The activity of Cellulase KN was examined to determine the specificity and selectivity of conversion of ginsenosides Re and Rg1 through hydrolysis of the rhamnose and glucose moieties attached at the C6 position. Enzyme solutions at a concentration of 100 mg/mL in 100mM acetate buffer (pH 5.0) were reacted with an equal volume of Re and Rg1 solution at a concentration of 1 mg/mL in 100mM acetate buffer (pH 5.0) at 50°C. The samples were taken at regular intervals and analyzed via TLC or HPLC after pretreatment (see “Analytic methods” section).

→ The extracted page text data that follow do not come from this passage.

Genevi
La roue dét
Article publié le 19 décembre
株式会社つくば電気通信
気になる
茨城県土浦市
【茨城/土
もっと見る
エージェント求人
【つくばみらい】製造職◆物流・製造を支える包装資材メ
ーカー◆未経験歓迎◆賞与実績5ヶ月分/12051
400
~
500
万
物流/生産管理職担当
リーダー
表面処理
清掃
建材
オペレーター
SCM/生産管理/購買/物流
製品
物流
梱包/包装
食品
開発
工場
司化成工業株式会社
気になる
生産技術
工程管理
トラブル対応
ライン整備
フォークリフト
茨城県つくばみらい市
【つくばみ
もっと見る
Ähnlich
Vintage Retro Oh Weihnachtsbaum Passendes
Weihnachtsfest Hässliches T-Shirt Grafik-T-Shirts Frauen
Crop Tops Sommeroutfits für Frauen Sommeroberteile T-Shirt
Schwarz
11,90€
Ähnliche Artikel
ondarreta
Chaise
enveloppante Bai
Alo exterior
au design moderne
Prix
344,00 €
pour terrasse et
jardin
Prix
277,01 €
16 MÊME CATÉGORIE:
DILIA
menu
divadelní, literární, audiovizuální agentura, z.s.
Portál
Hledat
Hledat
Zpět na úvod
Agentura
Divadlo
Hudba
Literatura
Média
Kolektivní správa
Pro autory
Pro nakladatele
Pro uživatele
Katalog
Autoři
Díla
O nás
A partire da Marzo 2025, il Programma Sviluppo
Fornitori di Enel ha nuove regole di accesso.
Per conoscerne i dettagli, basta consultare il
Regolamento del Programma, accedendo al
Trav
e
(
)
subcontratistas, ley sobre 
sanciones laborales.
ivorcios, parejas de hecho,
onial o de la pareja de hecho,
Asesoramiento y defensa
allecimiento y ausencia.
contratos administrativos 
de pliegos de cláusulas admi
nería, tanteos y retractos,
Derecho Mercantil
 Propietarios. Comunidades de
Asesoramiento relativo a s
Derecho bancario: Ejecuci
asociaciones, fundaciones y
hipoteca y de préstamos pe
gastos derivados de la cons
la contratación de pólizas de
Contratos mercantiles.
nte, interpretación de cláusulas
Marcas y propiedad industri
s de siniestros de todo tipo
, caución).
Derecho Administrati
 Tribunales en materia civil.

2.4. Biotransformation optimization based on concentration of the enzyme and substrate

In order to determine the optimal conditions for biotransformation of the PPTGM using Cellulase KN, the substrate concentration of PPTGM in the reaction was optimized. The final enzyme concentration was fixed at 50 mg/mL and 100 mg/mL and reacted with the PPTGM dissolved in acetate buffer solution (pH 5.0), in order to obtain the final substrate concentrations of 5 mg/mL, 10 mg/mL, and 15 mg/mL. The six optimization reactions were performed in a 2 mL Eppendorf tube with a 1 mL working volume at 200 rpm for 48 h at 50°C. The samples were taken at regular intervals and analyzed via TLC and HPLC.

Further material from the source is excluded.